On Tue, Jun 17, 2003 at 05:25:09PM -0700, John Myers wrote:
> No, you just declare that those errors happend "after queuing."
But POSIX specifes that all detection that can happen before
queuing should.
> EAGAIN error handling does not require contextual information about the
> operation being queued. Error handling logic that knows about the
> context of the operation queued already has to exist in the
> io_getevents() processing.
You also now require a poll round and aditional system call to
see the errors. In addition, you waste resources until you pick up the
errorneous call.
Joel
--
Life's Little Instruction Book #237
"Seek out the good in people."
http://www.jlbec.org/
[email protected]
If the error can be determined at submissions time, it should be
returned at submission time. It is a waste for the application to have
to setup for an async completion, when the operation has *already*
failed. I think that the number of apps that would find this logic
desirable is significant enough that we should support it. *If* we
feel that enough apps would also support the "*always* return
asynchronously" methodology, then maybe we should look at conditionally
supporting both.
Actually, for the immediate return case, we should not only support
immediate return of errors, but also successful synchronous completions.
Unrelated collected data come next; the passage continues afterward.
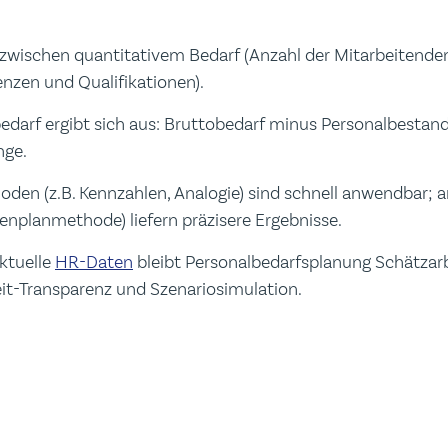
zwischen quantitativem Bedarf (Anzahl der Mitarbeitenden
nzen und Qualifikationen).
edarf ergibt sich aus: Bruttobedarf minus Personalbesta
nge.
en (z.B. Kennzahlen, Analogie) sind schnell anwendbar; a
enplanmethode) liefern präzisere Ergebnisse.
aktuelle
HR-Daten
bleibt Personalbedarfsplanung Schätzar
it-Transparenz und Szenariosimulation.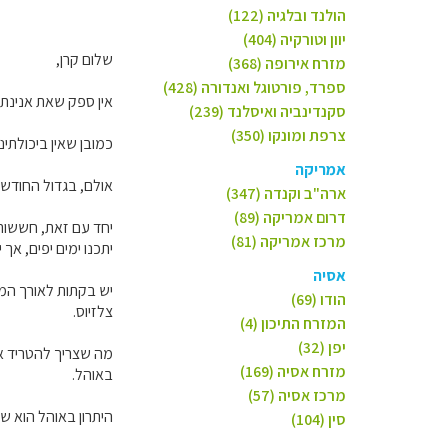
הולנד ובלגיה (122)
יוון וטורקיה (404)
שלום קרן,
מזרח אירופה (368)
ספרד, פורטוגל ואנדורה (428)
אין ספק שאת אנינת 
סקנדינביה ואיסלנד (239)
צרפת ומונקו (350)
כמובן שאין ביכולתינ
אמריקה
אולם, בגדול החודשי
ארה"ב וקנדה (347)
דרום אמריקה (89)
מרכז אמריקה (81)
יתכנו ימים יפים, אך
אסיה
הודו (69)
צלזיוס.
המזרח התיכון (4)
יפן (32)
מה שצריך להטריד את
מזרח אסיה (169)
באוהל.
מרכז אסיה (57)
היתרון באוהל הוא ש
סין (104)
ie, libaio already calls down to the lower layer desriptor specific
code to submit the operation, and has return values for that submission.
If those return values indicate that the operation has ALREADY completed
(synchronously), it makes sense to be *able* to return that to the
application. If the application can take advantage of this synchronous
completion, it could be a nice performance win in terms of the application
not having to keep that memory reserved and not having to track the aio
operation (ie, whatever app specific context it keeps associated w/ that
operation).
There is also a precedent for async api's supporting synchronous
completions in the industry o/s' which support async io.
One question is how would the interface change to support this model.
I like the ability to support *both* methodologies. We could simply
leave the existing interface, and apply the "always return async"
semantics to it. The NEW interface could simply return an list of
io_events, like io_get_events, w/ the immediate completions.
Another possibility is to change the iocb to actually contain an
io_event, and add to it the ability to be added to a linked list.
This way we could simply return a pointer to a list of iocb's, instead
of always requiring the user to setup an array of io_events. ie, i
would prefer to only have to worry about the memory model for
*one* entity (iocb's), instead of the current *two* entities
(iocb's and io_event's). In fact, this paradigm could also be
applied to io_get_events.
Regards, -sm
John Myers wrote:
> Daniel McNeil wrote:
>
>> I prefer getting the error on io_submit.
>>
>>
> I prefer getting the error on io_getevents(). The code that handles the
> output of io_getevents() already has to handle per-operation errors.
> The only thing user space can reasonably do with errors returned by
> io_submit() is to retry or assert. Anything else would duplicate logic
> that already has to be in and is better handled by the code that handles
> the output io_getevents().
>
> io_submit() should only return errors in cases where the caller is
> obviously buggy/malicious or in cases where it is not possible to
> generate an event.
>
>
--
Scot McKinley--------------------------------------------------------
Oracle Corporation/Network Development >\\\|/<
500 Oracle Parkway, 2OP410 (o) (o) Phone:650.506.9481
Redwood Shores, CA 94065----------oOOO--(_)--OOOo-Fax :650.506.7226
Joel Becker wrote:
>But POSIX specifes that all detection that can happen before queuing should.
>
The kernel would have to be substantially more complex to report all
errors that could possibly be detected during queuing. The kernel could
even detect success during queuing if it really tried.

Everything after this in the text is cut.